A Moment of Self Reflection

It’s a Thursday I’ve been looking forward to. The end of a short week because tomorrow, early in the morning, I will depart for the Fulbright Spring Conference on Jeju Island. However, this morning I am not thinking of the joy I will experience when I see friends and colleagues whom I haven’t talked to since Thanksgiving. Nor am I contemplating the wonder of hiking Halla Mountain and checking off a long-time Korea bucket list item.
Instead, I am considering my heart and actions over the past month with constricted throat, drooping shoulders, and moist eyelashes.

How Does God See Me?

I felt inspired to begin reading the Gospels for the first time recently,  and this morning I started Matthew. I read through the genealogy of Jesus, quickly absorbing the familiar stories of his birth and the earliest days of his ministry, but my pace slowed some as I reached the beatitudes and the Sermon on the Mount. I was struck by the unequivocal nature of some of the commands regarding murder, divorce and swearing. Then, I read verse 46 and came to a complete stop.

“If you love those who love you, what reward will you get? Are not even the tax collectors doing that? And if you greet only your own people, what are you doing more than others? Do not even non-believers do that? Be perfect, therefore, as your heavenly Father is perfect.” Matthew 5:46-48 (NIV)

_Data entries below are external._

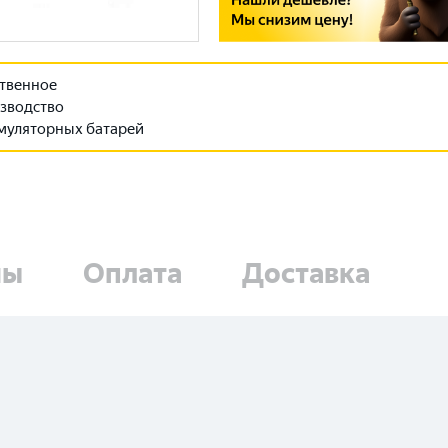
твенное
зводство
муляторных батарей
ны
Оплата
Доставка
Выберите ваш город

My mind snapped back quickly over the past month…

A Low Point

The cultural adjustment roller coaster has taken a nose dive through the month of March. My resolve to stay in Korea another year, even to the point of staying at my school that I have come to love/hate, was strong at the beginning of the new semester. Then the limits of my budding teaching skill again encroached on my confidence as I faced another after school group that was totally out of control, caught a cold on the turn of the season from winter to spring, coped with personal demons and hormonal imbalances, and made a somewhat hectic transition from living in a homestay with my Korean family to living alone in a tiny one room apartment. Two weeks into the semester I found myself again needing to go home so bad that even my teeth ached with the sensation. A week of depression stretched into two, then four, and I found myself caring less and less about my students, my classes, my school, studying the Korean language, and sinking into the apathy that accompanies the end of things. It’s a familiar feeling that used to attach itself to me during the last month or so of each semester in college. The approach of July and the tantalizing prospect of going HOME…quickly eroded what life and contentment I have painstakingly constructed here in Korea. This could be seen as excusable, natural even.

Personal Weakness

IF I was able to keep it from bleeding into my interactions with my co-workers, my students, and any other perfect stranger who happens to cross my path and rub me the wrong way. One of my major personal weakness is that my internal state IS my external state. I do not have the niceness filter that most people seem to be able to maintain so effortlessly, that gets them through days of spiritual scarcity without hurting others, disintegrating into a heap of pointless tears at the slightest difficulty, or failing to perform their jobs effectively.

A Contrite Heart

So, as I sat reading Matthew 5 and contemplating a loving Savior’s perfect life and the standards he laid out for his followers, my hard heart broke and with inexpressible remorse I realized how wrong I have been about things. I profess the transforming power of Love while I allow darkness to totally possess me in my interactions with people around me and excuse it to myself using the idea of “culture shock,” which is a real and serious struggle, but not a pass to be lax in the constant battle between love and “not-love.” As if to drive the point home with a nail, my Yogi Tea inspiration for the day is…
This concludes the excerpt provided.